The key to eternal youth is not in bizarre beauty treatments, cosmetic procedures, or facial creams; it may lie in young blood. Although this may sound like the gory stuff that you hear in gothic horror novels or vampire fandom, “vampire therapy” can reverse the effects of aging — in mice, and possibly humans. According to two separate teams of scientists from Harvard and Stanford universities, blood transfusions from young people may not only help older people fix their hearts, but they may keep the brain and muscles young and strong.

The experiments suggest new possible treatments for neurodegenerative diseases from Alzheimer’s to dementia, but scientists also hope they can find what is in the blood, so blood transfusions can be eliminated in the process. GDF11, a youth protein present in the bloodstream in large quantities when we’re young, is responsible for keeping the brain and muscles in our bodies young and strong. However, as we age, the youth protein peters out. Both teams started with very simple approaches in their experiments: They transfused blood from young mice into older mice.

In the Stanford study published in the journal Nature Medicine, Dr. Saul Villeda and his colleagues sought to investigate the effects injecting young blood has on mice's brains. Researchers repeatedly injected the blood of 3-month-old mice into 18-month-old mice near the end of their natural life span over the course of three weeks.
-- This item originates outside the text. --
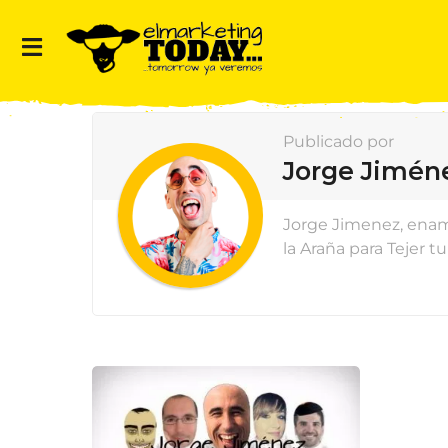
Publicado por
Jorge Jimén
Jorge Jimenez, enamo
la Araña para Tejer t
The vampire therapy was found to help improve the performance of the elderly mice when it came to memory and learning tasks. Their brains also showed structural, molecular, and functional changes. However, blood infusions from other elderly mice had no effect on the aging mice.
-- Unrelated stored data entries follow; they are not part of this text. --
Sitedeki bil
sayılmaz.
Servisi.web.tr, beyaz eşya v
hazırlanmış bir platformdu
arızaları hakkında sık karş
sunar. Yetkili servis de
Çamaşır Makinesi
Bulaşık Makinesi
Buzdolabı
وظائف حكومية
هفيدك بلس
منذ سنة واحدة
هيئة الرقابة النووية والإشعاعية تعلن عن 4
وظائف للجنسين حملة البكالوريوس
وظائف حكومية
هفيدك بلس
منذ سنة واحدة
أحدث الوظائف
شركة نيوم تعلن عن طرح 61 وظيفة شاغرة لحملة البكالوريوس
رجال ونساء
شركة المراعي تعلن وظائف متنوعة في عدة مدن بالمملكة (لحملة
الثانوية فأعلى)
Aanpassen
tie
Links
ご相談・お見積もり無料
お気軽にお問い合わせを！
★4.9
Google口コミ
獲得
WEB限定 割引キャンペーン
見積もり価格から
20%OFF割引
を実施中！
“We’ve shown that at least some age-related impairments in brain function are reversible. They’re not final,” said Villeda, now a faculty fellow at the University of California, San Francisco, The Telegraph reported. Villeda and his research team saw evidence of the new connections that were forming in the hippocampus, the brain region essential to memory and sensitive to aging. They also noticed the dendritic spines, extensions from the branches of neurons thought to play a role in memory formation, became denser.

In the Harvard study published in the journal Science, Dr. Amy Wagers sought to examine whether the youth protein was responsible for the rejuvenation of other tissues in mice. Last year, Wagers and her team demonstrated the young blood of mice could rejuvenate the hearts of old mice. Now, the Harvard scientists found that GDF11 revived stem cells in old muscles in older mice, making them stronger and increasing their endurance. The rising levels of the protein in older mice improved the function of every organ in the body.
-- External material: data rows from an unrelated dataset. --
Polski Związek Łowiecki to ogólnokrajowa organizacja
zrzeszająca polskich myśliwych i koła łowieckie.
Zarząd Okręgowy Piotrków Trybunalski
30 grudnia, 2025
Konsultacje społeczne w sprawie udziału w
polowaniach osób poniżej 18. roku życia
“We all wonder why we were stronger and mentally more agile when young, and these two unusually exciting papers actually point to a possible answer: the higher levels of the protein GDF11 we have when young,” said Dr. Doug Melton, who helps head the department at Harvard, NBC News reported. “There seems to be little question that, GDF11 has an amazing capacity to restore aging muscle and brain function.” These findings give doctors insight on possibly living a healthier future as the protein seems to reverse some of the decline of aging.

Now, the next step is to see how this can be applied to humans. These studies warrant future investigation in aged humans and those who suffer from age-related neurodegenerative disorders. The treatments used in these mice do show a level of rejuvenation in aspects related to learning and memory, but they’re of unknown significance to humans since the study didn’t observe the same type of cognitive decline in Alzheimer’s.

The key to being forever young may simply lie in vampire therapy, as levels of some proteins are more abundant in young blood and can awaken the stem cells, and cause the brain and muscles to be younger and stronger.